Magnetic spheres deliver gene editing tool to Rett stem cells
Approach could be used in stem cell therapy for genetic diseases
Researchers used tiny, magnetic spheres to deliver a gene editing toolbox into stem cells prepared from a patient’s skin sample and correct a genetic mutation known to cause Rett syndrome.
When the edited stem cells were given cues to turn into neurons (nerve cells) in the lab, they looked and behaved much like healthy neurons would, perhaps because they produced some amount of MeCP2, the protein missing in Rett syndrome.
The approach has “potential for various clinical applications,” the researchers wrote in their study, “Magnetic Nanoparticle-Assisted Non-Viral CRISPR-Cas9 for Enhanced Genome Editing to Treat Rett Syndrome,” published in Advanced Science.
Rett syndrome is usually caused by a mutation in MECP2, a gene that carries the instructions needed to produce a protein needed for the brain to develop normally. A shortage of the MeCP2 protein interferes with how neurons function, causing Rett symptoms.
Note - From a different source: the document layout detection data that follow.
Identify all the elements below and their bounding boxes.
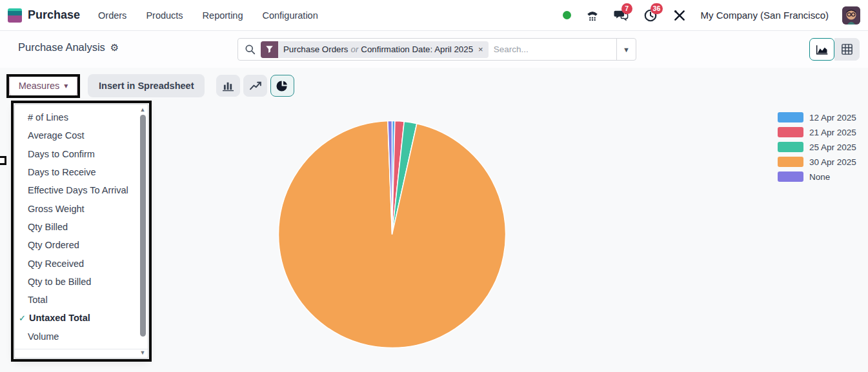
legend-label: 21 Apr 2025 xyxy=(809,128,856,137)
measure-item-volume[interactable]: Volume xyxy=(15,328,148,346)
page-title: Purchase Analysis xyxy=(18,41,105,54)
nav-menu-configuration[interactable]: Configuration xyxy=(261,8,319,23)
pivot-view-button[interactable] xyxy=(834,38,860,61)
measure-item-qty-received[interactable]: Qty Received xyxy=(15,254,148,272)
search-icon xyxy=(245,44,256,55)
measure-item-label: Untaxed Total xyxy=(29,313,90,323)
measure-item-label: Volume xyxy=(28,331,59,342)
measure-item-label: # of Lines xyxy=(28,112,68,122)
scrollbar-thumb[interactable] xyxy=(140,115,146,337)
facet-filter-date: Confirmation Date: April 2025 xyxy=(361,44,473,54)
app-switcher-button[interactable]: Purchase xyxy=(8,8,80,23)
measures-button[interactable]: Measures ▾ xyxy=(9,74,77,97)
line-chart-button[interactable] xyxy=(243,75,267,97)
measure-item-gross-weight[interactable]: Gross Weight xyxy=(15,199,148,217)
pie-chart-button[interactable] xyxy=(270,75,294,97)
pie-chart xyxy=(276,118,509,351)
measure-item-label: Days to Confirm xyxy=(28,149,95,159)
measure-item-qty-ordered[interactable]: Qty Ordered xyxy=(15,236,148,254)
company-selector[interactable]: My Company (San Francisco) xyxy=(701,10,829,21)
search-dropdown-toggle[interactable]: ▼ xyxy=(616,39,636,60)
app-name: Purchase xyxy=(28,8,80,22)
legend-swatch xyxy=(778,157,803,167)
top-navbar: Purchase OrdersProductsReportingConfigur… xyxy=(0,0,868,31)
graph-toolbar: Measures ▾ Insert in Spreadsheet xyxy=(9,74,294,97)
measure-item-days-to-confirm[interactable]: Days to Confirm xyxy=(15,145,148,163)
measure-item-label: Qty Received xyxy=(28,259,84,269)
measures-button-label: Measures xyxy=(19,81,60,91)
legend-label: None xyxy=(809,172,830,182)
view-switcher xyxy=(809,38,860,61)
measure-item-qty-billed[interactable]: Qty Billed xyxy=(15,218,148,236)
legend-swatch xyxy=(778,112,803,122)
dropdown-scrollbar[interactable]: ▲ ▼ xyxy=(139,106,146,357)
facet-filter-name: Purchase Orders xyxy=(283,44,348,54)
bar-chart-button[interactable] xyxy=(216,75,240,97)
measure-item-label: Average Cost xyxy=(28,130,85,141)
measure-item-average-cost[interactable]: Average Cost xyxy=(15,126,148,144)
main-menu-bar: OrdersProductsReportingConfiguration xyxy=(97,8,319,23)
check-icon: ✓ xyxy=(19,313,29,323)
legend-label: 25 Apr 2025 xyxy=(809,142,856,152)
measure-item-label: Qty Billed xyxy=(28,222,68,232)
measure-item-label: Qty to be Billed xyxy=(28,277,91,287)
legend-swatch xyxy=(778,127,803,137)
control-panel: Purchase Analysis ⚙ Purchase Orders or xyxy=(0,31,868,68)
user-avatar[interactable] xyxy=(842,6,860,24)
measures-list: # of LinesAverage CostDays to ConfirmDay… xyxy=(15,108,148,346)
legend-item[interactable]: 12 Apr 2025 xyxy=(778,112,856,122)
menu-divider xyxy=(15,349,148,349)
legend-label: 12 Apr 2025 xyxy=(809,113,856,122)
voip-phone-icon[interactable] xyxy=(585,8,600,23)
measure-item-label: Qty Ordered xyxy=(28,240,79,250)
search-facet: Purchase Orders or Confirmation Date: Ap… xyxy=(261,41,489,58)
legend-swatch xyxy=(778,171,803,182)
measure-item-qty-to-be-billed[interactable]: Qty to be Billed xyxy=(15,273,148,291)
facet-or-text: or xyxy=(351,44,359,54)
activities-count-badge: 36 xyxy=(651,3,663,14)
view-settings-gear-icon[interactable]: ⚙ xyxy=(110,42,119,54)
measure-item-total[interactable]: Total xyxy=(15,291,148,309)
measures-dropdown-menu: # of LinesAverage CostDays to ConfirmDay… xyxy=(14,104,148,358)
scroll-up-icon[interactable]: ▲ xyxy=(139,106,146,113)
scroll-down-icon[interactable]: ▼ xyxy=(139,349,146,357)
measure-item-days-to-receive[interactable]: Days to Receive xyxy=(15,163,148,181)
debug-tools-icon[interactable] xyxy=(672,8,687,23)
measure-item-label: Total xyxy=(28,295,48,305)
legend-label: 30 Apr 2025 xyxy=(809,157,856,167)
purchase-app-logo-icon xyxy=(8,8,22,23)
legend-item[interactable]: 30 Apr 2025 xyxy=(778,157,856,167)
nav-menu-products[interactable]: Products xyxy=(145,8,184,23)
search-bar: Purchase Orders or Confirmation Date: Ap… xyxy=(237,38,636,61)
annotation-handle xyxy=(0,156,6,165)
legend-swatch xyxy=(778,142,803,152)
measure-item-label: Effective Days To Arrival xyxy=(28,185,128,195)
measure-item-effective-days-to-arrival[interactable]: Effective Days To Arrival xyxy=(15,181,148,199)
nav-menu-reporting[interactable]: Reporting xyxy=(201,8,245,23)
purchase-analysis-page: Purchase OrdersProductsReportingConfigur… xyxy=(0,0,868,372)
filter-funnel-icon xyxy=(261,41,278,58)
graph-view-button[interactable] xyxy=(809,38,834,61)
online-status-dot xyxy=(563,11,571,19)
messages-icon[interactable]: 7 xyxy=(614,8,629,23)
measure-item-label: Gross Weight xyxy=(28,204,85,214)
chart-legend: 12 Apr 202521 Apr 202525 Apr 202530 Apr … xyxy=(778,112,856,182)
measure-item-label: Days to Receive xyxy=(28,167,96,177)
messages-count-badge: 7 xyxy=(621,3,632,14)
nav-menu-orders[interactable]: Orders xyxy=(97,8,128,23)
chart-type-group xyxy=(216,75,294,97)
insert-in-spreadsheet-button[interactable]: Insert in Spreadsheet xyxy=(88,74,205,97)
measure-item--of-lines[interactable]: # of Lines xyxy=(15,108,148,126)
facet-remove-icon[interactable]: × xyxy=(477,41,489,58)
activities-clock-icon[interactable]: 36 xyxy=(643,8,658,23)
legend-item[interactable]: 21 Apr 2025 xyxy=(778,127,856,137)
chevron-down-icon: ▾ xyxy=(64,81,68,90)
legend-item[interactable]: 25 Apr 2025 xyxy=(778,142,856,152)
measure-item-untaxed-total[interactable]: ✓Untaxed Total xyxy=(15,309,148,327)
legend-item[interactable]: None xyxy=(778,171,856,182)
search-input[interactable] xyxy=(489,44,616,54)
Gene editing tools like CRISPR/Cas9 are used in research and clinical settings to remove, add, or modify pieces of DNA with the goal of treating genetic diseases like Rett syndrome. However, it can be a problem to deliver those tools in an efficient and precise manner.
Gene editing tool uses magnet to steer nanoparticles
Researchers from the U.S. and South Korea teamed up to develop a new approach, which they called Magnetic Nanoparticle-Assisted Genome Editing (MAGE). The approach uses a magnetic field to drive CRISPR/Cas9 into a target.
They adhered CRISPR/Cas9 onto tiny, magnetic spheres known as nanoparticles, each containing a core made of zinc and iron. CRISPR/Cas9 was sandwiched between two protective layers of polyethylenimine, a large molecule that also helps with delivery.
Using a magnet, the researchers were able to steer the CRISPR/Cas9-containing magnetic nanoparticles toward and into stem cells prepared from the skin of a Rett patient. Then they sorted the stem cells that had the magnetic nanoparticles inside.
The patient carried a nonsense mutation in the MECP2 gene, where a single DNA building block was replaced with another. The mutation resulted in a shortened MeCP2 protein, called Q83X, that was nonfunctional and broke down within cells.
CRISPR/Cas9 uses RNA to guide a protein called Cas9 to a specific location in a DNA sequence. The protein then cuts open the DNA to remove one or more of its building blocks. To help correct the mutation in MECP2, a blueprint for the healthy gene was also included.
Using their approach, the researchers achieved a delivery rate of 99.3%, meaning that nearly all stem cells received the gene editing toolbox. The editing process had a 43% success rate, with few errors and few cuts in off-target locations.
The patient’s stem cells were grown into neurons in the lab. Compared with unedited, Q83X neurons, the edited neurons grew up to 16.7% more and 76.2% longer neurites, the projections that conduct electrical impulses away from a neuron’s body so it can communicate with other cells.
Calcium flows in and out of neurons to control the release of signaling chemicals. Calcium signals are detected as waves, or spikes. Unlike the Q83X neurons, which showed abnormal calcium signals, the edited neurons had their calcium spikes restored, as in healthy neurons, indicating “functional recovery.”
“While we did not achieve 100% editing efficiency,” the researchers wrote, some unedited neurons adopted healthier behavior when grown alongside edited neurons, perhaps because edited neurons secreted exosomes, tiny, sac-like structures.
In the MAGE approach, a patient’s stem cells are prepared, “then edited in a controlled laboratory setting, and finally … reintroduced back into the patient,” the researchers wrote. “Importantly, therapeutic benefits can be achieved without correcting every mutated cell.”
While it is still early to know if the approach would succeed in the clinic, its use could “extend beyond addressing Rett syndrome, as it can be harnessed for a wide range of clinical applications, especially in stem cell therapy for genetic diseases,” the researchers concluded.